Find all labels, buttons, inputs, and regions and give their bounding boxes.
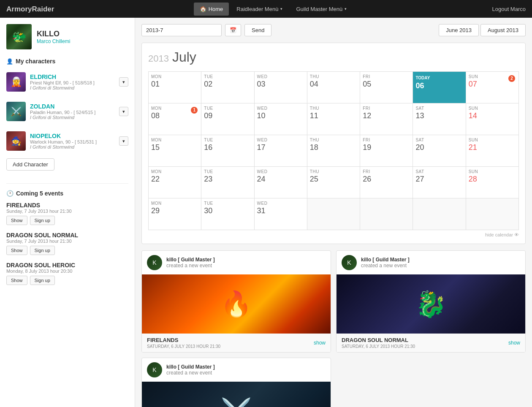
- event-show-dragonsoul-normal[interactable]: Show: [6, 246, 27, 255]
- event-name-dragonsoul-heroic: DRAGON SOUL HEROIC: [6, 262, 128, 269]
- calendar-cell[interactable]: WED 10: [254, 103, 307, 135]
- calendar-cell[interactable]: MON 22: [149, 167, 201, 198]
- calendar-picker-button[interactable]: 📅: [225, 24, 241, 36]
- event-signup-dragonsoul-normal[interactable]: Sign up: [30, 246, 55, 255]
- calendar-controls-right: June 2013 August 2013: [439, 24, 526, 36]
- char-guild-eldrich: I Grifoni di Stormwind: [30, 85, 115, 90]
- calendar-cell[interactable]: FRI 12: [360, 103, 413, 135]
- calendar-title: 2013July: [148, 49, 519, 65]
- calendar-cell[interactable]: SUN 28: [466, 167, 518, 198]
- nav-item-guildmaster[interactable]: Guild Master Menù ▾: [290, 3, 353, 16]
- day-header: FRI: [363, 138, 410, 142]
- calendar-cell[interactable]: FRI 05: [360, 72, 413, 103]
- activity-show-link-feed1[interactable]: show: [314, 340, 326, 346]
- sidebar: KILLO Marco Chillemi 👤 My characters ELD…: [0, 18, 135, 407]
- calendar-cell[interactable]: THU 04: [307, 72, 360, 103]
- calendar-cell[interactable]: WED 17: [254, 135, 307, 167]
- prev-month-button[interactable]: June 2013: [439, 24, 479, 36]
- event-show-dragonsoul-heroic[interactable]: Show: [6, 276, 27, 285]
- calendar-cell[interactable]: FRI 19: [360, 135, 413, 167]
- calendar-cell[interactable]: MON 1 08: [149, 103, 201, 135]
- day-header: TUE: [204, 169, 251, 174]
- nav-item-home[interactable]: 🏠 Home: [194, 3, 229, 16]
- calendar-cell[interactable]: TUE 16: [201, 135, 254, 167]
- add-character-button[interactable]: Add Character: [6, 158, 54, 171]
- calendar-cell[interactable]: TUE 23: [201, 167, 254, 198]
- activity-show-link-feed2[interactable]: show: [508, 340, 520, 346]
- calendar-cell[interactable]: TUE 02: [201, 72, 254, 103]
- day-header: TUE: [204, 138, 251, 142]
- day-header: MON: [151, 201, 198, 206]
- event-signup-dragonsoul-heroic[interactable]: Sign up: [30, 276, 55, 285]
- activity-text-feed3: killo [ Guild Master ] created a new eve…: [166, 364, 215, 376]
- day-number: 22: [151, 175, 198, 184]
- coming-events-label: Coming 5 events: [16, 190, 63, 197]
- calendar-cell[interactable]: TUE 30: [201, 198, 254, 230]
- next-month-button[interactable]: August 2013: [480, 24, 526, 36]
- calendar-cell[interactable]: THU 18: [307, 135, 360, 167]
- calendar-cell[interactable]: MON 01: [149, 72, 201, 103]
- calendar-cell[interactable]: SUN 14: [466, 103, 518, 135]
- day-number: 20: [415, 143, 463, 152]
- profile-subname[interactable]: Marco Chillemi: [37, 38, 70, 44]
- activity-footer-feed2: DRAGON SOUL NORMAL SATURDAY, 6 JULY 2013…: [337, 334, 525, 352]
- event-date-dragonsoul-heroic: Monday, 8 July 2013 hour 20:30: [6, 269, 128, 274]
- event-show-firelands[interactable]: Show: [6, 216, 27, 225]
- calendar-cell[interactable]: MON 29: [149, 198, 201, 230]
- char-dropdown-zoldan[interactable]: ▾: [119, 107, 128, 116]
- activity-text-feed2: killo [ Guild Master ] created a new eve…: [361, 257, 410, 269]
- char-dropdown-niopelok[interactable]: ▾: [119, 136, 128, 146]
- navbar: ArmoryRaider 🏠 Home Raidleader Menù ▾ Gu…: [0, 0, 532, 18]
- calendar-cell[interactable]: THU 11: [307, 103, 360, 135]
- nav-item-raidleader[interactable]: Raidleader Menù ▾: [231, 3, 288, 16]
- calendar-cell[interactable]: WED 24: [254, 167, 307, 198]
- event-actions-firelands: Show Sign up: [6, 216, 128, 225]
- day-number: 02: [204, 80, 251, 89]
- logout-button[interactable]: Logout Marco: [492, 6, 526, 12]
- activity-text-feed1: killo [ Guild Master ] created a new eve…: [166, 257, 215, 269]
- activity-event-date-feed1: SATURDAY, 6 JULY 2013 HOUR 21:30: [147, 344, 220, 349]
- day-header: WED: [257, 201, 304, 206]
- calendar-cell[interactable]: [466, 198, 518, 230]
- char-dropdown-eldrich[interactable]: ▾: [119, 77, 128, 87]
- calendar-cell[interactable]: SUN 2 07: [466, 72, 518, 103]
- profile-name: KILLO: [37, 30, 70, 38]
- char-desc-eldrich: Priest Night Elf, 90 - [ 518/518 ]: [30, 80, 115, 85]
- day-number: 07: [469, 80, 516, 89]
- nav-link-raidleader[interactable]: Raidleader Menù ▾: [231, 3, 288, 16]
- char-name-eldrich[interactable]: ELDRICH: [30, 73, 115, 80]
- calendar-cell[interactable]: SUN 21: [466, 135, 518, 167]
- nav-link-home[interactable]: 🏠 Home: [194, 3, 229, 16]
- brand-logo[interactable]: ArmoryRaider: [6, 5, 54, 14]
- calendar-cell[interactable]: SAT 27: [413, 167, 466, 198]
- calendar-cell[interactable]: [360, 198, 413, 230]
- nav-link-guildmaster[interactable]: Guild Master Menù ▾: [290, 3, 353, 16]
- activity-image-feed1: [142, 274, 331, 334]
- hide-calendar-link[interactable]: hide calendar 👁: [148, 230, 519, 237]
- calendar-cell[interactable]: WED 31: [254, 198, 307, 230]
- day-header: THU: [310, 74, 357, 79]
- event-signup-firelands[interactable]: Sign up: [30, 216, 55, 225]
- calendar-cell[interactable]: [307, 198, 360, 230]
- char-name-niopelok[interactable]: NIOPELOK: [30, 133, 115, 139]
- calendar-cell[interactable]: FRI 26: [360, 167, 413, 198]
- month-input[interactable]: [141, 24, 222, 36]
- calendar-cell[interactable]: SAT 13: [413, 103, 466, 135]
- char-name-zoldan[interactable]: ZOLDAN: [30, 103, 115, 110]
- activity-avatar-feed1: K: [147, 255, 162, 270]
- day-number: 03: [257, 80, 304, 89]
- calendar-cell[interactable]: TODAY 06: [413, 72, 466, 103]
- char-avatar-eldrich: [6, 72, 26, 92]
- send-button[interactable]: Send: [244, 24, 271, 36]
- calendar-cell[interactable]: WED 03: [254, 72, 307, 103]
- activity-card-feed3: K killo [ Guild Master ] created a new e…: [141, 358, 331, 407]
- activity-user-feed1: killo [ Guild Master ]: [166, 257, 215, 263]
- character-item-niopelok: NIOPELOK Warlock Human, 90 - [ 531/531 ]…: [6, 129, 128, 153]
- calendar-cell[interactable]: SAT 20: [413, 135, 466, 167]
- calendar-year: 2013: [148, 53, 169, 64]
- calendar-cell[interactable]: THU 25: [307, 167, 360, 198]
- calendar-cell[interactable]: TUE 09: [201, 103, 254, 135]
- calendar-cell[interactable]: MON 15: [149, 135, 201, 167]
- char-desc-niopelok: Warlock Human, 90 - [ 531/531 ]: [30, 139, 115, 144]
- calendar-cell[interactable]: [413, 198, 466, 230]
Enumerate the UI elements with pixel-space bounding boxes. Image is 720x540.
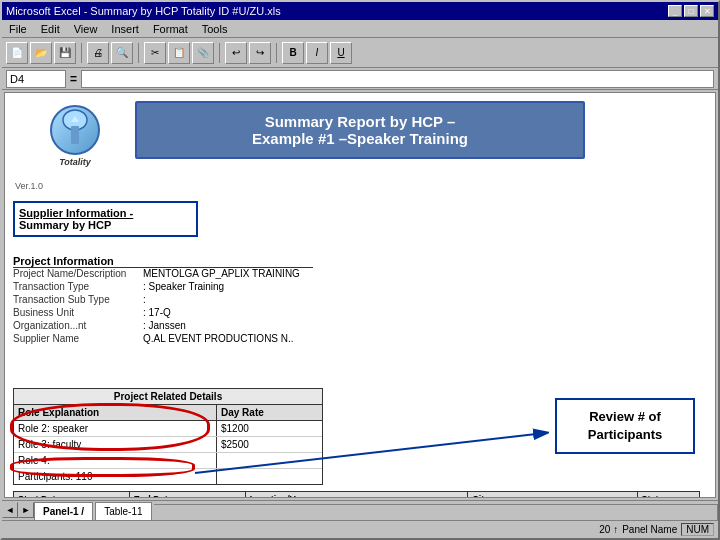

· · · · · · ·

## About this task
The answer must consist of every line from the records above that holds "header".

## Your response
- day-header: FRI: [363, 138, 410, 142]
- day-header: TUE: [204, 169, 251, 174]
- day-header: TUE: [204, 138, 251, 142]
- day-header: MON: [151, 201, 198, 206]
- day-header: WED: [257, 201, 304, 206]
- day-header: THU: [310, 74, 357, 79]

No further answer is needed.